Given that I never expected to be a writer, and that I like writing, not crafting query letters, networking, researching markets, and most of all, being rejected, I sat on my first book for 12 years. Indeed I’m still sitting on it. It’s really not good for anything else. My second book was better. Good even. I sat on that one too and am still sitting on it.
The third book I wrote, ‘Prince of Thorns’, also got sat on for several years, but a lady I know through writing groups kept buying me writers’ handbooks, books she couldn’t afford, full of agent contact details and publishing houses. In the end (August 2009) I felt guilty for letting her down and stopped being a serial New Year’s Resolution offender. I was too lazy to pick up one of her books but they inspired me to google on ‘literary agents who specialise in fantasy’. I found this link:
and wrote to one a month for four months before I got bored and gave up. The fourth of the agents I plucked off the list wrote back just before Christmas asking for the rest of the manuscript. Two weeks later he signed me. He turned out to work at a major London agency. He told me not to expect to hear from him again anytime soon. The publishing business, he warned, moves at a glacial rate. Six weeks later he called me to say that after an international bidding war between seven major publishers he had secured me a three book deal with advances worth many times my annual salary (an admittedly meagre salary since the UK pays research scientists about the same as bus drivers … who I guess are responsible for peoples’ lives… so fair enough maybe.). A week later the second agent I wrote to sent me a form rejection. The other two have not yet replied.
I got the news whilst seated under Celyn (I think we were reading ‘We’re going on a bear hunt’). I carried her over my shoulder into the other room, where my wife took my expression to mean that Celyn had unexpectedly died on me. I’ve been in a state of mild shock ever since.

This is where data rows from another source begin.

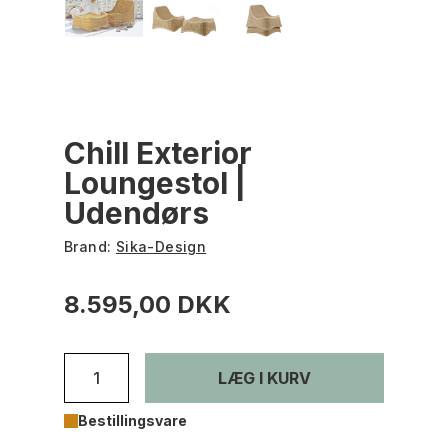
Chill Exterior
Loungestol |
Udendørs
Brand:
Sika-Design
8.595,00 DKK
LÆG I KURV
Bestillingsvare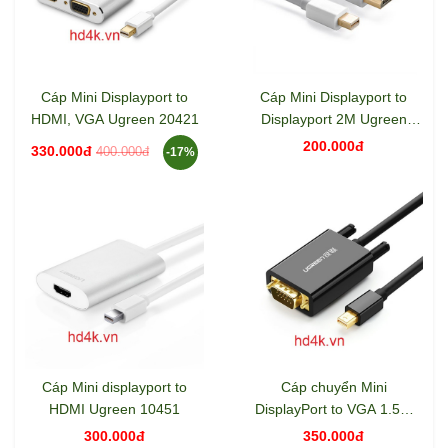
Cáp Mini Displayport to
Cáp Mini Displayport to
HDMI, VGA Ugreen 20421
Displayport 2M Ugreen
10408
200.000đ
330.000đ
400.000đ
-17%
Cáp Mini displayport to
Cáp chuyển Mini
HDMI Ugreen 10451
DisplayPort to VGA 1.5m
Ugreen 30596
300.000đ
350.000đ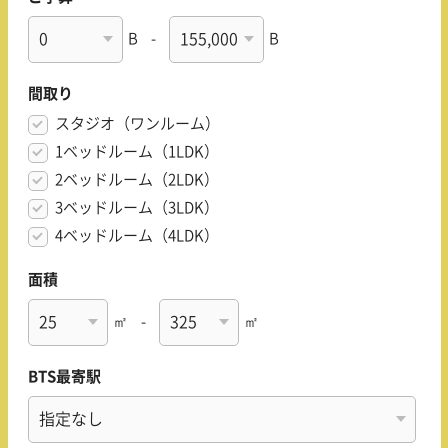
B
-
B
間取り
スタジオ（ワンルーム）
1ベッドルーム（1LDK）
2ベッドルーム（2LDK）
3ベッドルーム（3LDK）
4ベッドルーム（4LDK）
面積
㎡
-
㎡
BTS最寄駅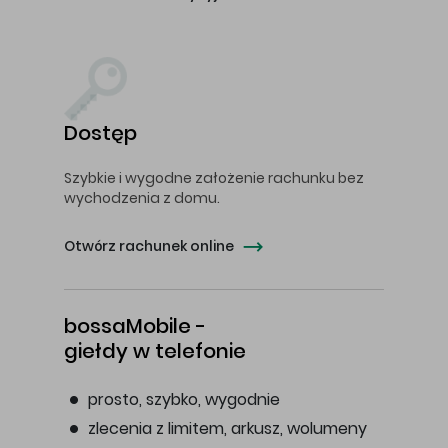
Dostęp
Szybkie i wygodne założenie rachunku bez
wychodzenia z domu.
Otwórz rachunek online
bossaMobile -
giełdy w telefonie
prosto, szybko, wygodnie
zlecenia z limitem, arkusz, wolumeny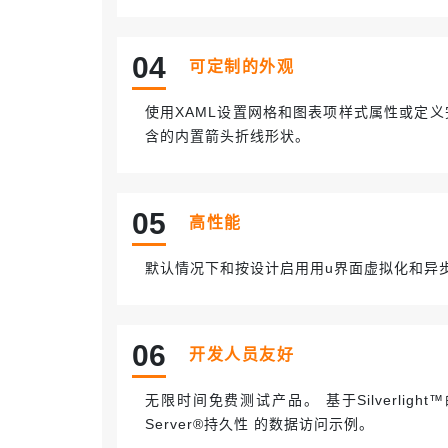
04
可定制的外观
使用XAML设置网格和图表项样式属性或定
含的内置箭头折线形状。
05
高性能
默认情况下和按设计启用用u界面虚拟化和异步
06
开发人员友好
无限时间免费测试产品。 基于Silverligh
Server®持久性 的数据访问示例。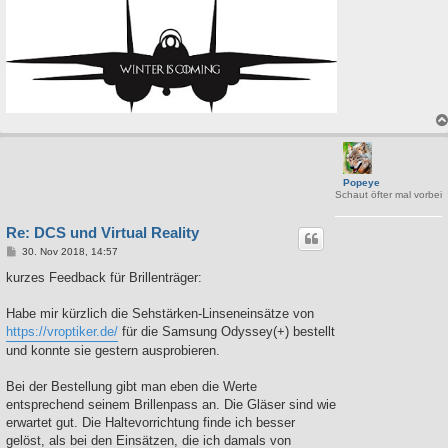
Popeye
Schaut öfter mal vorbei
Re: DCS und Virtual Reality
B
30. Nov 2018, 14:57
e
i
kurzes Feedback für Brillenträger:
t
r
a
Habe mir kürzlich die Sehstärken-Linseneinsätze von
g
https://vroptiker.de/
für die Samsung Odyssey(+) bestellt
und konnte sie gestern ausprobieren.
Bei der Bestellung gibt man eben die Werte
entsprechend seinem Brillenpass an. Die Gläser sind wie
erwartet gut. Die Haltevorrichtung finde ich besser
gelöst, als bei den Einsätzen, die ich damals von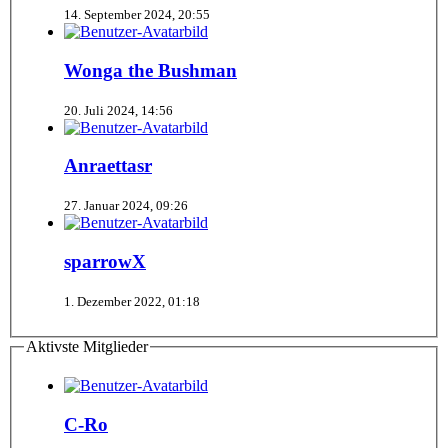
14. September 2024, 20:55
Wonga the Bushman
20. Juli 2024, 14:56
Anraettasr
27. Januar 2024, 09:26
sparrowX
1. Dezember 2022, 01:18
Aktivste Mitglieder
C-Ro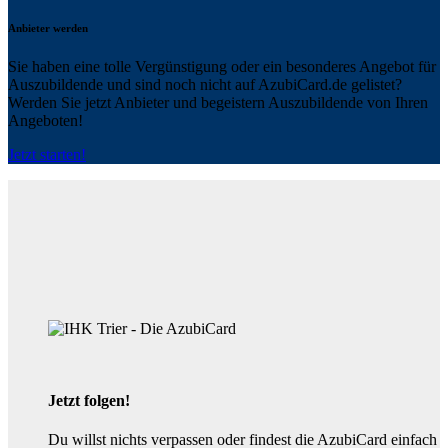
Anbieter werden
Sie haben eine tolle Vergünstigung oder ein besonderes Angebot für
Auszubildende und sind noch nicht auf AzubiCard.de gelistet?
Werden Sie jetzt Anbieter und begeistern Auszubildende von Ihren
Angeboten!
Jetzt starten!
Jetzt folgen!
Du willst nichts verpassen oder findest die AzubiCard einfach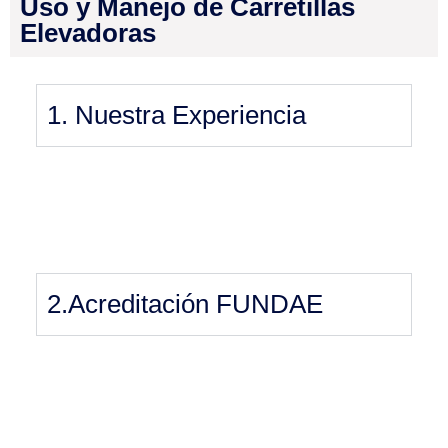
Uso y Manejo de Carretillas
Elevadoras
1. Nuestra Experiencia
2.Acreditación FUNDAE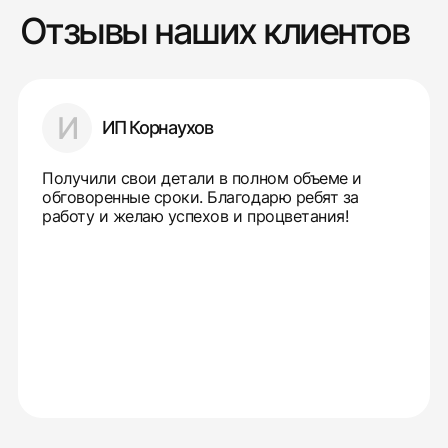
Отзывы наших клиентов
И
ИП Корнаухов
Получили свои детали в полном объеме и
обговоренные сроки. Благодарю ребят за
работу и желаю успехов и процветания!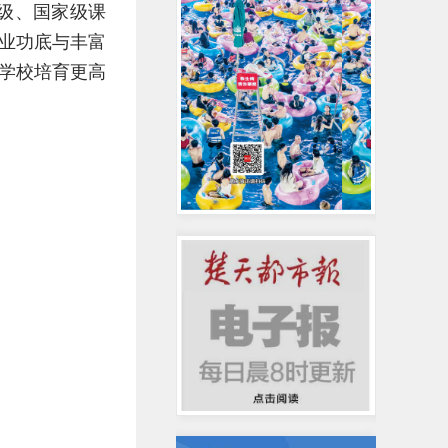
级、国家级课
业功底与丰富
学校培育更高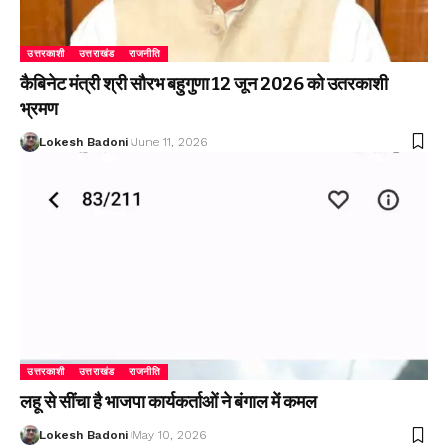
उत्तरकाशी
उत्तराखंड
राजनीति
कैबिनेट मंत्री श्री सौरभ बहुगुणा 12 जून 2026 को उतरकाशी
भ्रमण
Lokesh Badoni
June 11, 2026
उत्तरकाशी
उत्तराखंड
राजनीति
लहू से सींचा है भाजपा कार्यकर्ताओं ने बंगाल में कमल
Lokesh Badoni
May 10, 2026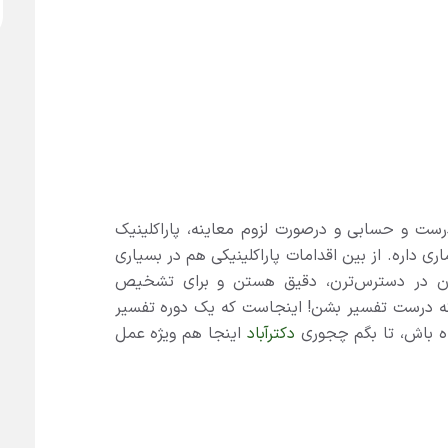
ست و حسابی و درصورت لزوم معاینه، پاراکلینیک
 داره. از بین اقدامات پاراکلینیکی هم در بسیاری
چون در دسترس‌ترن، دقیق هستن و برای تشخیص
اینکه درست تفسیر بشن! اینجاست که یک دوره تفسیر
اه باش، تا بگم چجوری
دکترآباد
اینجا هم ویژه عمل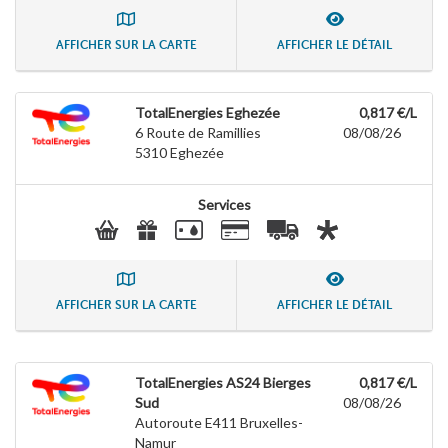
AFFICHER SUR LA CARTE
AFFICHER LE DÉTAIL
TotalEnergies Eghezée
0,817 €/L
6 Route de Ramillies
08/08/26
5310
Eghezée
Services
AFFICHER SUR LA CARTE
AFFICHER LE DÉTAIL
TotalEnergies AS24 Bierges
0,817 €/L
Sud
08/08/26
Autoroute E411 Bruxelles-
Namur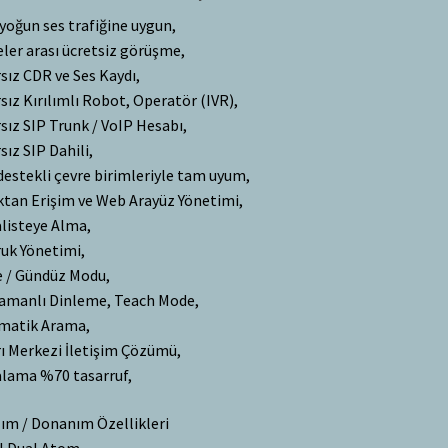
yoğun ses trafiğine uygun,
ler arası ücretsiz görüşme,
rsız CDR ve Ses Kaydı,
rsız Kırılımlı Robot, Operatör (IVR),
rsız SIP Trunk / VoIP Hesabı,
rsız SIP Dahili,
destekli çevre birimleriyle tam uyum,
tan Erişim ve Web Arayüz Yönetimi,
listeye Alma,
uk Yönetimi,
 / Gündüz Modu,
amanlı Dinleme, Teach Mode,
matik Arama,
ı Merkezi İletişim Çözümü,
lama %70 tasarruf,
lım / Donanım Özellikleri
l Dual Atom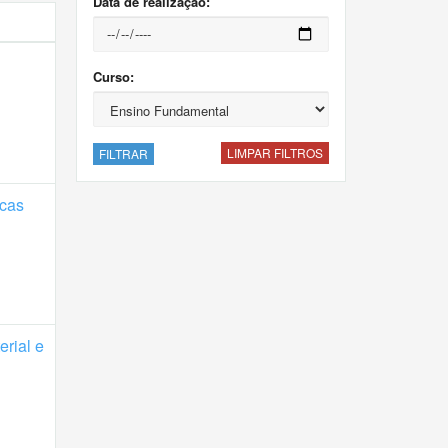
Data de realização:
Curso:
LIMPAR FILTROS
FILTRAR
icas
rial e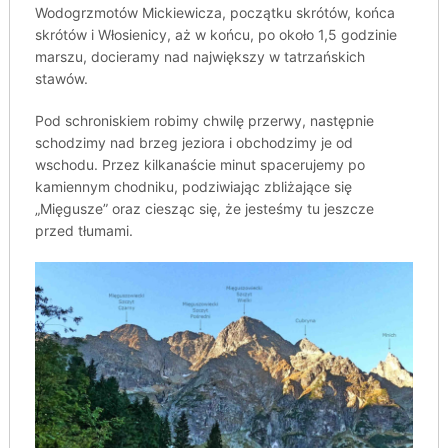
Wodogrzmotów Mickiewicza, początku skrótów, końca
skrótów i Włosienicy, aż w końcu, po około 1,5 godzinie
marszu, docieramy nad największy w tatrzańskich
stawów.
Pod schroniskiem robimy chwilę przerwy, następnie
schodzimy nad brzeg jeziora i obchodzimy je od
wschodu. Przez kilkanaście minut spacerujemy po
kamiennym chodniku, podziwiając zbliżające się
„Mięgusze” oraz ciesząc się, że jesteśmy tu jeszcze
przed tłumami.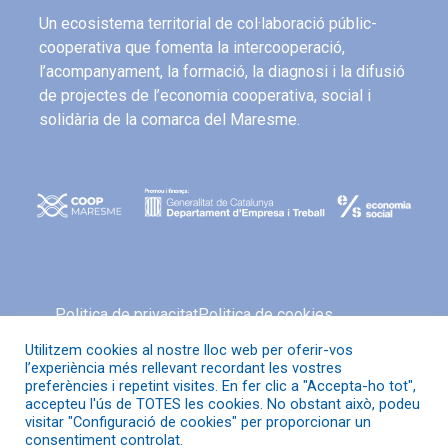
Un ecosistema territorial de col·laboració públic-
cooperativa que fomenta la intercooperació,
l’acompanyament, la formació, la diagnosi i la difusió
de projectes de l’economia cooperativa, social i
solidària de la comarca del Maresme.
Politica de privacitat
Politica de cookies
Avís legal
Política de xarxes socials
Utilitzem cookies al nostre lloc web per oferir-vos
l’experiència més rellevant recordant les vostres
preferències i repetint visites. En fer clic a "Accepta-ho tot",
accepteu l'ús de TOTES les cookies. No obstant això, podeu
visitar "Configuració de cookies" per proporcionar un
© Coop Maresme
consentiment controlat.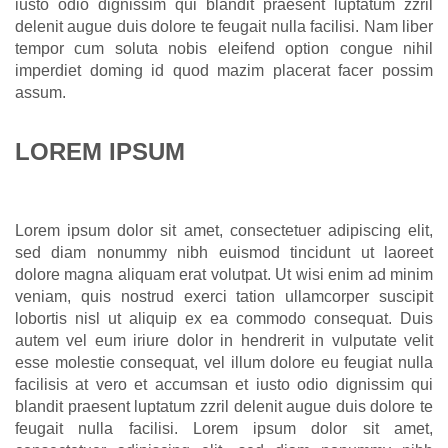
iusto odio dignissim qui blandit praesent luptatum zzril
delenit augue duis dolore te feugait nulla facilisi. Nam liber
tempor cum soluta nobis eleifend option congue nihil
imperdiet doming id quod mazim placerat facer possim
assum.
LOREM IPSUM
Lorem ipsum dolor sit amet, consectetuer adipiscing elit,
sed diam nonummy nibh euismod tincidunt ut laoreet
dolore magna aliquam erat volutpat. Ut wisi enim ad minim
veniam, quis nostrud exerci tation ullamcorper suscipit
lobortis nisl ut aliquip ex ea commodo consequat. Duis
autem vel eum iriure dolor in hendrerit in vulputate velit
esse molestie consequat, vel illum dolore eu feugiat nulla
facilisis at vero et accumsan et iusto odio dignissim qui
blandit praesent luptatum zzril delenit augue duis dolore te
feugait nulla facilisi. Lorem ipsum dolor sit amet,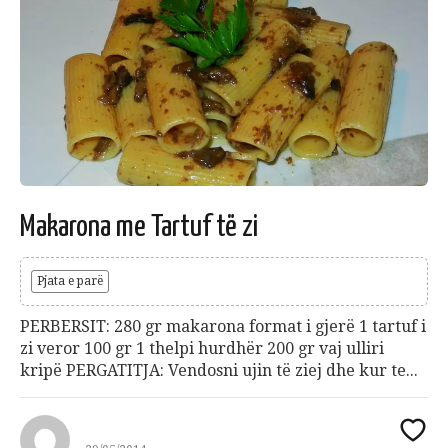
Makarona me Tartuf të zi
Pjata e parë
PERBERSIT: 280 gr makarona format i gjerë 1 tartuf i
zi veror 100 gr 1 thelpi hurdhër 200 gr vaj ulliri
kripë PERGATITJA: Vendosni ujin të ziej dhe kur te...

One thing that pleases me, aside from the money and that ‘Prince of Thorns’ will get a larger audience, is the fact that despite that networking, tactics, market research and the like will surely improve your chances of getting published (from needing the highest microscope setting to see to needing only the second highest setting to see) it is possible to write a book just for you, send it out to a small number of agents at random, and secure a great deal. It pleased me no end because I’m bad at all those sensible things, I don’t enjoy them, and my circumstances prevent me from doing some of them.
If I could take all the luck I must have expended accomplishing this feat and apply it to other areas of my life, of my family’s life, I would. But given a gift horse has come up, rung the doorbell, waited patiently, then licked me in the face … I shall stop looking in its mouth.